With this award, the Chemistry of Life Processes Program in the Division of Chemistry is funding Professor Alexander Deiters at the University of Pittsburgh to develop new approaches to deactivate proteins and identify protein-protein interactions. Proteins, which are typically made up of naturally occurring amino acid units, play a wide range of roles in biological chemistry, including making chemical reactions faster and interacting with other proteins to start chemical and biological events. To understand the specific details of proteins involved in these events, Professor Deiters' team is developing new light-driven chemical reactions that change the atoms of only the key amino acid sites involved, which allows identification of the function of the protein or proteins crucial to the success of the chemical and biological events. The key amino acid sites are revealed by effectively weighing proteins after they have been marked with chemical reactions specific to the new atoms in the amino acids. Due to Professor Deiters' student recruiting strategies and the required combination of molecule making and protein chemistry, and cell biology, this project provides a unique training environment for the next generation of scientists at the interface of chemistry and biology, with them being highly diverse (greater than 60% from under-represented groups). Furthermore, to foster public understanding and interest in the research and training activities focused on light in biological processes, Professor Deiters and his team routinely offer outreach activities at local science museums. The hands-on outreach activities include the design of experiments that excite children at an early age about science, while showing them the involvement of chemistry in a range of everyday processes, such as reactions that make fireflies glow or sunscreens protect people from the sun's harmful rays.

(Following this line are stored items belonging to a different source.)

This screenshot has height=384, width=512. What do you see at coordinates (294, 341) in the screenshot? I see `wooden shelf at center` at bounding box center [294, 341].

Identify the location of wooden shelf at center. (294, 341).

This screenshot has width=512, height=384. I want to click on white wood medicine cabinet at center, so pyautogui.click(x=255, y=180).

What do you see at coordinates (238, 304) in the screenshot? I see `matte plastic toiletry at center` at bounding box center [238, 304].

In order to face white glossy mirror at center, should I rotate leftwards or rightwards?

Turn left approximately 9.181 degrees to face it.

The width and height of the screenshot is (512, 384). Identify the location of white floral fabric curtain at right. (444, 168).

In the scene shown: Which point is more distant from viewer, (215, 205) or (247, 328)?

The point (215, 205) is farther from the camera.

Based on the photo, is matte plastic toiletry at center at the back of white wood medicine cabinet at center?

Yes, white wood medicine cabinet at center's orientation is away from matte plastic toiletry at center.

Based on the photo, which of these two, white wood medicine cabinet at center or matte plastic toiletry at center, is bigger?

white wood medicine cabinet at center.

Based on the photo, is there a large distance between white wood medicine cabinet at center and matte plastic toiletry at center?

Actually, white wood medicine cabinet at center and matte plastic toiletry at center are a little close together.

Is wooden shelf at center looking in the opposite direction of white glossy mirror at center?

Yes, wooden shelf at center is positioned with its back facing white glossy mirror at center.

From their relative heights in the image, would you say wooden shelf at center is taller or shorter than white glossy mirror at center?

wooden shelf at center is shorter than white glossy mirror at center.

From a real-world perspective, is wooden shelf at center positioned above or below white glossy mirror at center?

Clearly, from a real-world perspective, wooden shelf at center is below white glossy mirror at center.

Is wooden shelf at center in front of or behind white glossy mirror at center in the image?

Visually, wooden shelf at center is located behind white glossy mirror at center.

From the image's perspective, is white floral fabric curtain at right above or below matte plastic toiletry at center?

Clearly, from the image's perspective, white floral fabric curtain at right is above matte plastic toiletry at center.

The site-specific introduction of photosensitive chromophores into target proteins enables spatial and temporal generation of singlet oxygen capable of reliably modifying protein structure and function with high precision. The approach is based on unnatural amino acid mutagenesis, followed by chromophore bioconjugation, thereby providing fully programmable control over the placement of singlet oxygen-generating chromophores. This affords exquisite control over the proximity of reactive oxygen species produced within protein surface landscapes and active sites. In addition to the light-triggered deactivation of protein function, the targeted protein oxidation enabled by this technology also allows for precise proximity-based labeling and pull-down, leading to the identification and mapping of protein-protein interactions.
This award reflects NSF's statutory mission and has been deemed worthy of support through evaluation using the Foundation's intellectual merit and broader impacts review criteria.